Une lecture féconde de cet article de Freud peut être promue, légitimant ainsi le recours à de nombreuses modalités d’interventions à partir du moment où l’énoncé transmis est présenté comme une fiction. De cette façon, il est évité d’avoir pour résultat une suggestion.
Peut-être le point essentiel de ce qui est alors opératoire réside-t-il dans les effets de nomination de l’usage de certains signifiants, qui apparaissent dans l’énoncé même de la construction ?
Et cela, à l’instar de ce que nous avons vu dans le premier exemple donné dans l’article : Freud s’adressant à un patient, évoque une modification des sentiments de celui-ci vis-à-vis de sa mère.
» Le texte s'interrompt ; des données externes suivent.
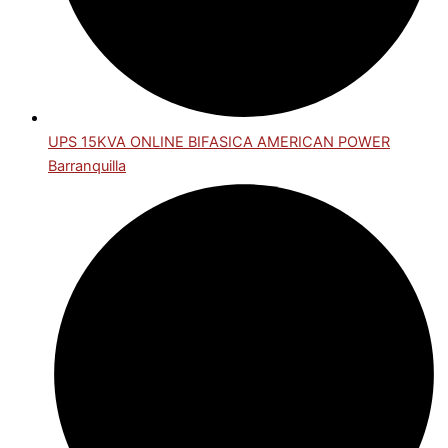
UPS 15KVA ONLINE BIFASICA AMERICAN POWER
Barranquilla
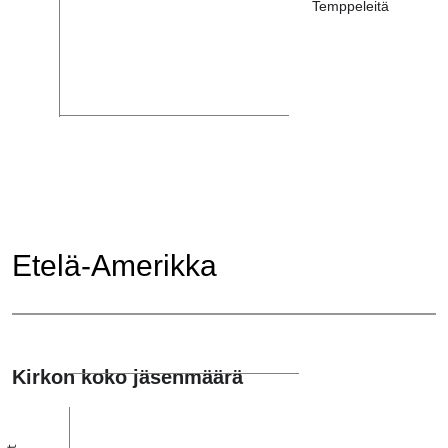
Temppeleitä
Etelä-Amerikka
Kirkon koko jäsenmäärä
Ils seraient devenus « ambivalents » du fait que, après la naissance d’un petit frère, elle ne se consacrait plus exclusivement à lui. Ce terme « sentiments ambivalents », parce qu’il désigne des affects et leur qualité, les reconnaît, et en même temps qu’il les nomme, les autorise. Ainsi, ils peuvent être pensés.
A l’instar également de ce témoignage d’un collègue évoquant une analysante qui, à la fin de sa cure, avait révélé qu’un tournant important dans son travail avait été l’effet d’une certaine intervention de son analyste. Lorsqu’il lui avait dit : « votre mère vit une dépression ».
Offerts alors par l’analyste en position de grand Autre en tant que lieu du trésor des signifiants, ces mots lui sont d’abord venus à lui. Ce sont les produits de sa perlaboration inconsciente à partir de son écoute. Telle une « Troisième Oreille », elle a perçu des éléments très discrets transmis dans le transfert par l’analysant. Bion avait formalisé avec pertinence ce processus lorsqu’il évoquait la transformation par l’analyste des éléments β du patient, inconscients et non liés, en éléments α, insérés alors dans les réseaux signifiants.
Par ailleurs, le parallèle fait par Freud, entre la construction et la théorisation de l’analyste, a été rappelé. Celle-ci donne sens à l’expérience et pallie son Inconnu de même que la construction vient à la place de la remémoration qui défaille. Là aussi avec deux possibles conséquences contradictoires : soit l’élaboration fait repère comme fiction et sert de relais à une pensée en mouvement, soit la formalisation fait office de vérité et empêche le mouvement des idées.
Dans le premier cas elle borde et repère l’ineffable alors que dans le deuxième, elle le voile.
Rencontrer l’incompréhensible peut constituer une grande difficulté, parfois trop grande et la pente vers un masquage confortable du vide par les rationalisations ; l’intellectualisation est toujours présente. Un « dispositif sur la pratique » permet de maintenir ouvertes les questions de la pratique, de les nommer, de les apprivoiser.
En cela, on peut voir aussi un abord des fonctions de la supervision collective. Si les demandes faites aux psychanalystes pour diriger ce type de travail avec des équipes d’institution de soins n’ont pas faibli, c’est bien qu’avec eux, il y a assurance de ne pas confondre vérité et fiction. Ainsi est maintenu l’écart nécessaire à la circulation de la pensée.